**WHAT THE TASK REQUIRES**
Should a line in the entries below contain "will", return that line.

Source data

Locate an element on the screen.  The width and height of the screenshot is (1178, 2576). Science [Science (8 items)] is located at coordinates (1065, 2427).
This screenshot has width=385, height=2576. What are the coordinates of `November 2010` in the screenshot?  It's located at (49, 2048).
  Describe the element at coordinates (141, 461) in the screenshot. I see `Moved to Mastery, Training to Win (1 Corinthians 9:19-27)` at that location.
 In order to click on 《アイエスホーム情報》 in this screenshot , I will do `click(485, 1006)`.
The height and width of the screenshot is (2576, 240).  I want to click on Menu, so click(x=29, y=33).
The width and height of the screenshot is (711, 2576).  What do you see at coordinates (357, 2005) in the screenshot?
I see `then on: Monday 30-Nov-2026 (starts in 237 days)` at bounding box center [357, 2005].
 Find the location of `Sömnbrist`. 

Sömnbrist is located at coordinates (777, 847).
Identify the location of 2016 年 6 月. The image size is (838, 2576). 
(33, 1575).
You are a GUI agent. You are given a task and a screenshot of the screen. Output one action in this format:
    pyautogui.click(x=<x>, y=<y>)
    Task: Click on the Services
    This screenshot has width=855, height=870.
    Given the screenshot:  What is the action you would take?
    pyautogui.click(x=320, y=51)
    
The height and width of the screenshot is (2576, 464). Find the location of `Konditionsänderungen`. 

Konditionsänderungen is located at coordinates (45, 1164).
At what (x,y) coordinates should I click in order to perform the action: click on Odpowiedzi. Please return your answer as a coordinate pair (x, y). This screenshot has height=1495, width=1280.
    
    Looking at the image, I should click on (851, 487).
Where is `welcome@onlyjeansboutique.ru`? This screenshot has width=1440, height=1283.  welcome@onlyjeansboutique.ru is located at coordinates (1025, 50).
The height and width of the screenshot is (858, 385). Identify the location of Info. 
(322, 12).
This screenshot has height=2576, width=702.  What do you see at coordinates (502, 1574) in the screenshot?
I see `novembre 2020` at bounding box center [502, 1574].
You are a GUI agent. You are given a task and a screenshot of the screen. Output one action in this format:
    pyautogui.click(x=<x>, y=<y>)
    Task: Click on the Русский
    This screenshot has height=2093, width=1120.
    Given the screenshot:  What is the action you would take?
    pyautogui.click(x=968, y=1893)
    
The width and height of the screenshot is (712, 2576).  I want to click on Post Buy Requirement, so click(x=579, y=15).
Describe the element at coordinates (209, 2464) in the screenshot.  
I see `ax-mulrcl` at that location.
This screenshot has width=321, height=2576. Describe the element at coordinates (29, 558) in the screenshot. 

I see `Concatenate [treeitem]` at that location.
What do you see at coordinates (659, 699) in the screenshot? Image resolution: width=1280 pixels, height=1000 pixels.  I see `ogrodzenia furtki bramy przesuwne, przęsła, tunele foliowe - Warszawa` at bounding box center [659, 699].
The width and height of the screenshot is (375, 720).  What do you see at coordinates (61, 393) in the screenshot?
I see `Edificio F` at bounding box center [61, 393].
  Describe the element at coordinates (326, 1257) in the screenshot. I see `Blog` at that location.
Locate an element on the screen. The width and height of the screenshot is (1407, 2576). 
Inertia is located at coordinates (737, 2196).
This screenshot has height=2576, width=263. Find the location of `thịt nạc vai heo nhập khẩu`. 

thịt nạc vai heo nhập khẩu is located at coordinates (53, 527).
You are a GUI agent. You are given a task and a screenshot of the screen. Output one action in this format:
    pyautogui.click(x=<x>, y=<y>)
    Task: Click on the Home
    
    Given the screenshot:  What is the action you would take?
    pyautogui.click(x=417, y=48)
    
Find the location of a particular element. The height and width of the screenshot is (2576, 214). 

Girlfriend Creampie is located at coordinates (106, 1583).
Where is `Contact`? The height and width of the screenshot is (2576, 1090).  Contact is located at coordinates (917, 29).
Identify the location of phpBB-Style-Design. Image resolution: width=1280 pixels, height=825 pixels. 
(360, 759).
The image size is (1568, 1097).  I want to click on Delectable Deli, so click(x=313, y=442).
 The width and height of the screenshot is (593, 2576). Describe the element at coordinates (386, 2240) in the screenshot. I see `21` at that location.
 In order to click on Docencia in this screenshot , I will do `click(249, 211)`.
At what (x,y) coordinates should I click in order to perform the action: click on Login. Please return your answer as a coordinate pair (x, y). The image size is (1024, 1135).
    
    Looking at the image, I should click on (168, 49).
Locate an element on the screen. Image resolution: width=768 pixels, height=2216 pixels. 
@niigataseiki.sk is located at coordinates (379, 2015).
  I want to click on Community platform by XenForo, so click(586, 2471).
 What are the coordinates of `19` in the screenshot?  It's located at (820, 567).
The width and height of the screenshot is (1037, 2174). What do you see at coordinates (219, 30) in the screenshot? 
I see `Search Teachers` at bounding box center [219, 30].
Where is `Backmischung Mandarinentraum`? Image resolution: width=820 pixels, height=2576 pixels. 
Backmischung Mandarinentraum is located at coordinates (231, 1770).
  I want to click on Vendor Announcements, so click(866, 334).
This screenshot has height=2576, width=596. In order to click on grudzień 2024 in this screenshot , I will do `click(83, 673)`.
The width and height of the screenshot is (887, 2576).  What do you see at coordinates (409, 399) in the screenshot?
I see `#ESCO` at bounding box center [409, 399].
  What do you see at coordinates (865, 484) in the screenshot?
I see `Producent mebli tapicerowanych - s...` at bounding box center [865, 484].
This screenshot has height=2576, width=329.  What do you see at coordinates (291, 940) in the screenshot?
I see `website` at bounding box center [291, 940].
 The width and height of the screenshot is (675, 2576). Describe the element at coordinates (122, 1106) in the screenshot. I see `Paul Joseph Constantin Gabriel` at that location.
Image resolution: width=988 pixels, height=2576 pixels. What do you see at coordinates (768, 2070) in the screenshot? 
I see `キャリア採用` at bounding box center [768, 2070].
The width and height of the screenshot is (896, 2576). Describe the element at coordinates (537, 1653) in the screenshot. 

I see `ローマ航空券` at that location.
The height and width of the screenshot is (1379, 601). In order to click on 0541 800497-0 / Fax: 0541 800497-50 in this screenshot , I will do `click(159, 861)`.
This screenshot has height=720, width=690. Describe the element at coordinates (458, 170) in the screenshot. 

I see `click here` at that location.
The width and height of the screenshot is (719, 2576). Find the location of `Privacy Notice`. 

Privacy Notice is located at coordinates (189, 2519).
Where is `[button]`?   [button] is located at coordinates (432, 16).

**YOUR SOLUTION**
 In order to click on 《アイエスホーム情報》 in this screenshot , I will do `click(485, 1006)`.
 In order to click on Docencia in this screenshot , I will do `click(249, 211)`.
This screenshot has height=2576, width=596. In order to click on grudzień 2024 in this screenshot , I will do `click(83, 673)`.
The height and width of the screenshot is (1379, 601). In order to click on 0541 800497-0 / Fax: 0541 800497-50 in this screenshot , I will do `click(159, 861)`.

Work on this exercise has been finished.